New consequences for impaired/distracted driving include:
- Drivers impaired by either alcohol or drugs will face immediate roadside vehicle seizures that increase in severity from three to 14 days, depending on driver experience and the number of previous offences.
- Drivers being charged with exceeding .08 blood alcohol content( BAC) or refusing a breath test will have their vehicle seized for up to 60 days.
- Drivers caught using their cellphone while driving for the second time within one year will have their vehicle seized for up to seven days.
- Drivers caught for other distracted driving offences (such as personal grooming, eating, etc.) for the third time within one year will have their vehicle seized for up to seven days.
Vehicle seizures will range from three to 60 days, depending on the number of previous offences on the driver’s record. The vehicle being driven at the time of the offence is the one that will be seized, regardless of whether the offender is the registered owner or not.
Vehicle seizures will also apply for the following high-risk offences:
- Driving as a learner while unaccompanied (for three days on a second or subsequent offence within one year)

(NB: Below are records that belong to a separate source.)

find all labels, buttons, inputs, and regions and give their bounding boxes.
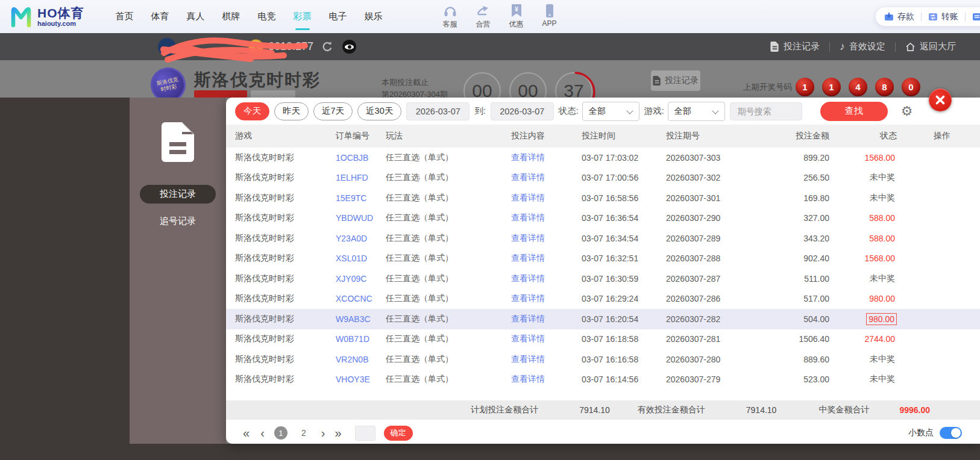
order-id-link[interactable]: VR2N0B [322, 355, 386, 364]
page-jump-input[interactable] [355, 426, 375, 441]
table-row: 斯洛伐克时时彩 XJY09C 任三直选（单式） 查看详情 03-07 16:30… [226, 269, 980, 289]
menu-item[interactable]: 彩票 [294, 8, 312, 25]
col-action: 操作 [904, 131, 980, 141]
order-id-link[interactable]: XSL01D [322, 253, 386, 263]
secondary-mode-button-clipped[interactable] [251, 90, 295, 98]
date-quick-filter[interactable]: 昨天 [274, 102, 309, 120]
order-id-link[interactable]: Y23A0D [322, 234, 386, 243]
view-detail-link[interactable]: 查看详情 [511, 354, 545, 364]
game-select[interactable]: 全部 [668, 102, 725, 121]
sound-settings-link[interactable]: 音效设定 [840, 40, 885, 53]
partner-button[interactable]: 合营 [471, 4, 495, 30]
sidebar-item[interactable]: 投注记录 [140, 185, 216, 204]
draw-ball: 1 [822, 78, 841, 96]
cell-play: 任三直选（单式） [386, 193, 506, 204]
order-id-link[interactable]: YBDWUD [322, 213, 386, 223]
table-row: 斯洛伐克时时彩 Y23A0D 任三直选（单式） 查看详情 03-07 16:34… [226, 228, 980, 249]
period-search-input[interactable] [730, 102, 802, 120]
page-number[interactable]: 2 [297, 426, 310, 440]
cell-amount: 169.80 [765, 193, 838, 203]
gear-icon[interactable] [901, 104, 913, 119]
promotions-button[interactable]: ¥ 优惠 [504, 4, 529, 30]
menu-item[interactable]: 真人 [187, 8, 205, 25]
next-page-button[interactable] [321, 427, 325, 439]
cell-time: 03-07 16:30:59 [582, 274, 666, 284]
view-detail-link[interactable]: 查看详情 [511, 293, 545, 303]
menu-item[interactable]: 体育 [151, 8, 169, 25]
chevron-down-icon [712, 107, 718, 114]
order-id-link[interactable]: XJY09C [322, 274, 386, 284]
decimal-toggle[interactable] [940, 427, 962, 439]
cell-status: 1568.00 [838, 253, 904, 264]
menu-item[interactable]: 电子 [329, 8, 347, 25]
eye-toggle-icon[interactable] [342, 40, 356, 54]
status-value: 未中奖 [868, 192, 897, 204]
cell-time: 03-07 16:16:58 [582, 355, 666, 364]
status-value: 未中奖 [868, 172, 897, 184]
date-quick-filter[interactable]: 近7天 [313, 102, 353, 120]
view-detail-link[interactable]: 查看详情 [511, 253, 545, 263]
withdraw-link[interactable]: 取款 [972, 11, 980, 22]
dimmed-background-left [0, 98, 130, 460]
date-quick-filter[interactable]: 今天 [235, 102, 269, 120]
brand-title: HO体育 [37, 7, 84, 20]
cell-period: 20260307-302 [666, 173, 765, 182]
date-quick-filter[interactable]: 近30天 [357, 102, 401, 120]
prev-page-button[interactable] [260, 427, 265, 439]
status-value: 未中奖 [868, 353, 897, 365]
refresh-icon[interactable] [321, 41, 333, 53]
first-page-button[interactable] [243, 427, 250, 439]
sidebar-item[interactable]: 追号记录 [140, 212, 216, 231]
menu-item[interactable]: 电竞 [258, 8, 276, 25]
order-id-link[interactable]: 1ELHFD [322, 173, 386, 182]
transfer-link[interactable]: 转账 [928, 11, 958, 22]
view-detail-link[interactable]: 查看详情 [511, 314, 545, 323]
last-page-button[interactable] [335, 427, 341, 439]
cell-time: 03-07 16:34:54 [582, 234, 666, 243]
menu-item[interactable]: 娱乐 [365, 8, 383, 25]
document-icon [770, 42, 779, 52]
table-row: 斯洛伐克时时彩 1ELHFD 任三直选（单式） 查看详情 03-07 17:00… [226, 168, 980, 188]
play-mode-button-clipped[interactable] [194, 90, 247, 98]
order-id-link[interactable]: 15E9TC [322, 193, 386, 203]
deposit-link[interactable]: 存款 [884, 11, 914, 22]
view-detail-link[interactable]: 查看详情 [511, 273, 545, 283]
menu-item[interactable]: 棋牌 [222, 8, 240, 25]
cell-status: 未中奖 [838, 172, 904, 184]
date-to-input[interactable]: 2026-03-07 [491, 102, 554, 120]
confirm-button[interactable]: 确定 [384, 426, 413, 441]
order-id-link[interactable]: XCOCNC [322, 294, 386, 303]
date-from-input[interactable]: 2026-03-07 [406, 102, 470, 120]
user-avatar[interactable] [158, 38, 176, 56]
view-detail-link[interactable]: 查看详情 [511, 152, 545, 162]
win-total-value: 9996.00 [899, 405, 930, 415]
page-number[interactable]: 1 [274, 426, 287, 440]
order-id-link[interactable]: VHOY3E [322, 375, 386, 384]
cell-status: 1568.00 [838, 152, 904, 163]
bet-records-link[interactable]: 投注记录 [770, 41, 820, 52]
order-id-link[interactable]: 1OCBJB [322, 153, 386, 163]
modal-close-button[interactable] [929, 89, 952, 111]
headset-icon [438, 4, 462, 18]
win-total-label: 中奖金额合计 [818, 405, 869, 415]
view-detail-link[interactable]: 查看详情 [511, 172, 545, 182]
order-id-link[interactable]: W9AB3C [322, 314, 386, 324]
header-bet-records-button[interactable]: 投注记录 [651, 70, 700, 91]
brand[interactable]: HO体育 haiouty.com [10, 6, 84, 28]
cell-play: 任三直选（单式） [386, 314, 506, 325]
customer-service-button[interactable]: 客服 [438, 4, 462, 30]
menu-item[interactable]: 首页 [116, 8, 134, 25]
status-select[interactable]: 全部 [582, 102, 639, 121]
search-button[interactable]: 查找 [820, 102, 888, 121]
col-status: 状态 [838, 131, 904, 141]
view-detail-link[interactable]: 查看详情 [511, 334, 545, 343]
view-detail-link[interactable]: 查看详情 [511, 193, 545, 202]
cell-game: 斯洛伐克时时彩 [235, 213, 322, 223]
order-id-link[interactable]: W0B71D [322, 334, 386, 344]
back-to-lobby-link[interactable]: 返回大厅 [905, 41, 956, 52]
status-value: 588.00 [867, 213, 897, 223]
view-detail-link[interactable]: 查看详情 [511, 213, 545, 222]
view-detail-link[interactable]: 查看详情 [511, 233, 545, 243]
view-detail-link[interactable]: 查看详情 [511, 374, 545, 384]
app-download-button[interactable]: APP [538, 4, 562, 30]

- Driving an unregistered vehicle (for seven days on a second or subsequent offence within one year)
- Stunting (for three days on a second or subsequent offence within one year)
- Exceeding the speed limit by more than double the speed (for seven days on a second or subsequent offence within one year)
- Exceeding the speed limit by more than 50 km/h (for seven days on each offence)
- Contest of speed or race with other vehicles (for 30 days on each offence)
- Failing to stop for a peace officer (for seven days on each offence)
- All Criminal Code charges which constitute an offence under the Traffic Safety Act (for 30 days on each offence)
“Distracted driving and excessive speed are high-risk driving behaviours that lead to collisions,” said Cartmell. “In fact, along with impaired driving, they make up the top contributing factors in fatal crashes in our province.”